Hidden Champion #3 – Reverion

Key Facts
Company: Reverion
Location: Eresing (Bavaria, Germany)
Founded: 2022
Technology: Reversible power plants based on high-temperature fuel cells (Power-to-Gas ↔ Gas-to-Power)
Field of Application: Decentralized energy supply, energy storage, biogas upgrading, CO₂ removal
Special Feature: Can simultaneously generate electricity, store energy, and actively remove CO₂ from the cycle—with exceptionally high efficiency
Key Raw Materials: Zirconium (ZrO₂), nickel, rare earths (e.g., yttrium; often also scandium oxide in high-performance variants)
A German startup converts biogas into electricity and storable energy—allowing farmers to become energy producers
Imagine a farm that not only produces food but simultaneously becomes part of the energy transition.
The biogas produced there—a mixture of methane and CO₂ resulting from the decomposition of liquid manure and organic waste—is actually a climate problem: both gases significantly drive global warming, methane in particular. At the same time, the pressure is mounting not only to reduce emissions but to actively remove them from the cycle. According to the Intergovernmental Panel on Climate Change (IPCC), between 5 and 10 gigatons of CO₂ must be removed from the atmosphere annually to meet the 1.5-degree goal of the Paris Agreement. This is exactly where Reverion comes in: the company uses biogas to generate green energy—and separates CO₂ in the process to remove it permanently from the cycle.
The Bavarian startup develops compact, modular power plants that can be used directly where biogas is produced—such as on agricultural farms or in wastewater treatment plants. Instead of simply burning the gas as has been done to date, Reverion uses a special high-temperature fuel cell technology to generate electricity much more efficiently—while simultaneously creating the basis for specifically separating and further processing CO₂.
The actual breakthrough lies in the system’s flexibility: the plants can not only generate electricity but, if required, also reverse the process and store energy in the form of hydrogen. This transforms a classic biogas power plant into a controllable energy storage system. And the whole thing is remarkably compact: a single unit is roughly the size of a shipping container and can supply around 100 households with energy—modularly scalable and ready for use directly on-site.
The impact goes far beyond the technology. Agricultural operations become energy producers, and waste becomes a reliable energy source. At the same time, such systems stabilize the power grid by providing energy when it is needed—or storing it when there is a surplus. However, the climate effect is particularly relevant: methane is no longer released in an uncontrolled manner, and the CO₂ contained in the biogas can be captured and permanently stored. This creates a system that not only reduces emissions but actively removes them from the cycle.

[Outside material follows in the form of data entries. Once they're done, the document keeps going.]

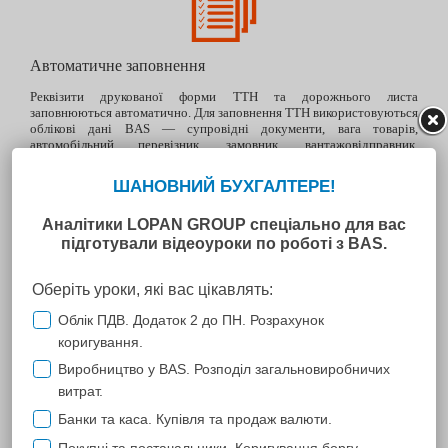
Автоматичне заповнення
Реквізити друкованої форми ТТН та дорожнього листа
заповнюються автоматично. Для заповнення ТТН використовуються
облікові дані BAS — супровідні документи, вага товарів,
автомобільний перевізник, замовник, вантажовідправник,
вантажоодержувач та інші. Для автоматичного розрахунку норми
палива в дорожньому листі передбачені всі можливі коефіцієнти.
Зручні довідники та налаштування
Програма зберігає дані про транспортні засоби, причепи та водіїв.
Обирайте потрібні дані, щоб швидко заповнити документ. Жодних
помилок ручного введення.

The fact that not just an idea is emerging here, but a market, is already evident today: companies such as Google, Stripe, or Skims are investing early in technologies designed to remove CO₂ from the atmosphere—even before they are widely available. Reverion is one of the companies benefiting from this: the startup is receiving around 41 million US dollars for the removal of 96,000 tons of CO₂ between 2027 and 2030. In total, the initiative known as the Frontier coalition plans to invest around one billion dollars in such technologies by 2030.
Reverion thinks of energy as a system rather than a power plant: it is generated, stored, and controlled—directly where it is needed. This makes Reverion our Hidden Champion of the week.